I’ll no longer allow my thoughts of you to keep me distracted and prevent me from focusing on my happiness, needs, desires, and priorities.

I’m done making you the center of my world. I’ll no longer rearrange my priorities so as to fit myself into your “busy” schedule. I’ll no longer compete with your friends for your time and attention. I’ll no longer forgive you for your mistakes and allow you to hurt my feelings.

I’m done wondering where I stand with you. I’m tired of you treating our relationship like it’s nothing. I’m tired of playing your little mind games.

I’m done waiting for you to choose me. I’m tired of waiting for you to make me your priority and show me that I mean to you as much as you mean to me.
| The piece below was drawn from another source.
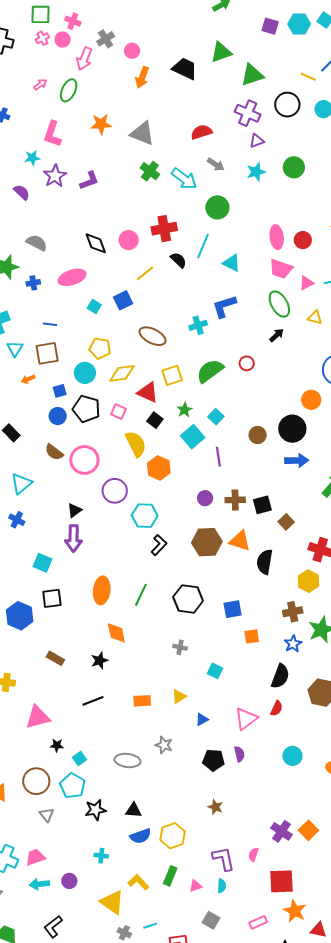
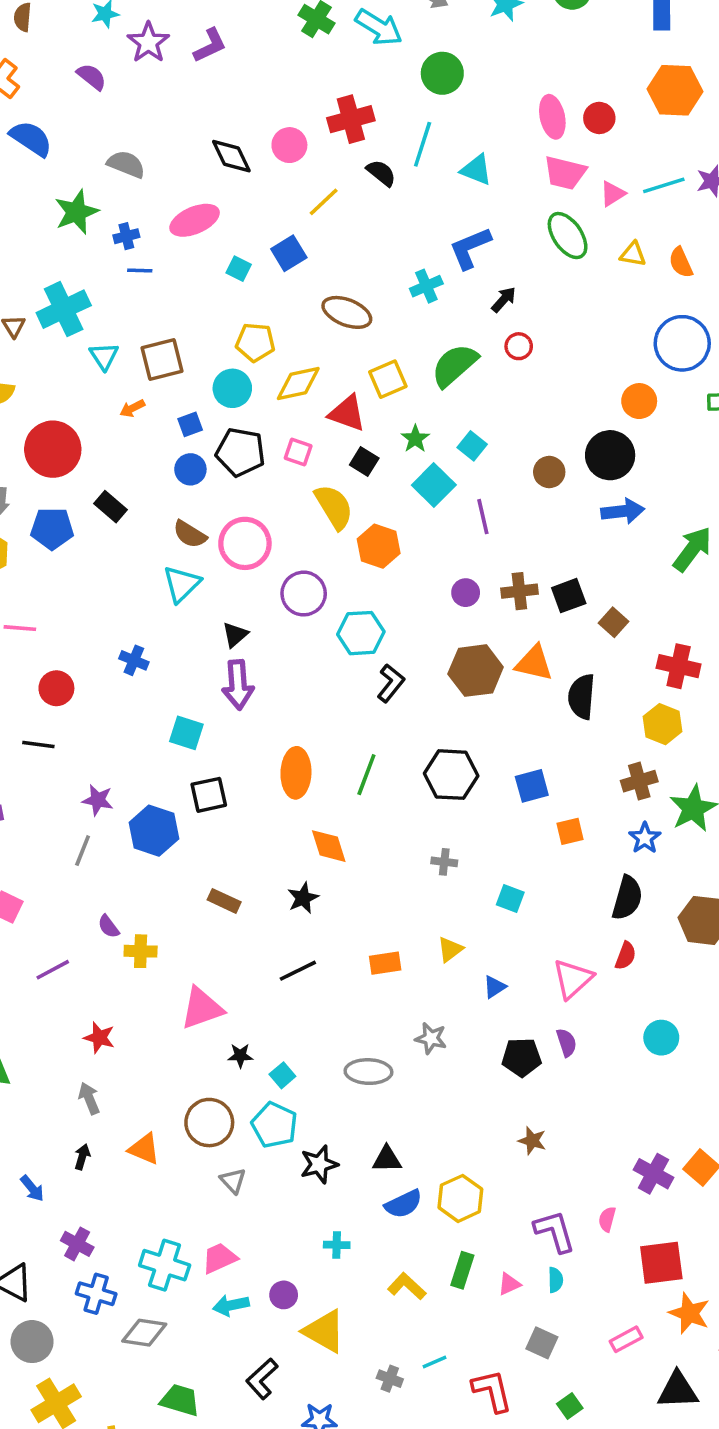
blue line: (50, 324) -> (140, 271), moved
black arrow: (277, 335) -> (504, 300), moved
cyan triangle: (21, 484) -> (182, 584), moved
yellow triangle: (112, 902) -> (324, 1331), moved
I’m done chasing after you and waiting for you to commit to me.

I’ll no longer allow you to manipulate me and play with my feelings. I’ll no longer let you take advantage of me, my kindness, and my love for you.

I’m done wearing my heart on my sleeve. I’m sick and tired of giving you all of me and receiving only crumbs of your love.

I’m done letting you treat me like an option. A toy. A favorite pastime.

I’m done sacrificing my own happiness, needs, and priorities so as to make you feel happy and fulfilled. I’ll no longer put your feelings, needs, and desires first. It’s time I started taking care of myself.

I’m done tearing myself into pieces so as to keep you complete.

I waited for too long for you to hear my voice when I called your name; to touch me when I needed to feel your warmth; to stop treating me like I was a ghost. But I won’t wait anymore.

I’m done allowing myself to be taken for granted.

I’m done waiting for you to be the person I always thought you were. When I met you, you were sweet, kind, compassionate, and loving, but as soon as you lured me into your trap, you revealed your true colors.

You showed that you are actually selfish, inconsiderate, immature, and emotionally unavailable. I can no longer recognize you and I will no longer put up with your bullsh*t.

I’m done being naïve and believing your lame excuses, blatant lies, and false promises. I’m done falling for your compliments, sweet words, and charm.

I’m done giving you a thousand chances. And there’s nothing you can do that could change my mind.

I’m done letting you weaken my confidence. I’ll no longer allow you to make me feel like I’m dumb, unimportant, or “overly emotional” and “too dramatic,” as you often called me. I will no longer allow you to make me doubt my self-worth.

I’ll no longer allow you to shift the blame onto me for your own mistakes and wrongdoings. I’m done being your scapegoat. Your doormat.

I’m done fighting for you. I’m done waiting for you to notice me and pay attention to me. I’m tired of waiting for you to treat me like I deserve.

I’m done waiting for you to realize my worth. I’m done waiting for you to see my kindness, generosity, strength, and the purity of my love. I’ll no longer wait for you to reach the deepest parts of my soul and see what I carry in my heart.

I’m done hoping that you love me. That your heart melts and you start seeing me the way I used to see you – with eyes full of warmth, love, and passion.

I’m done fantasizing about our future. About us.

I’ve had it enough. I’m done. I’m letting go of you. And this time for real.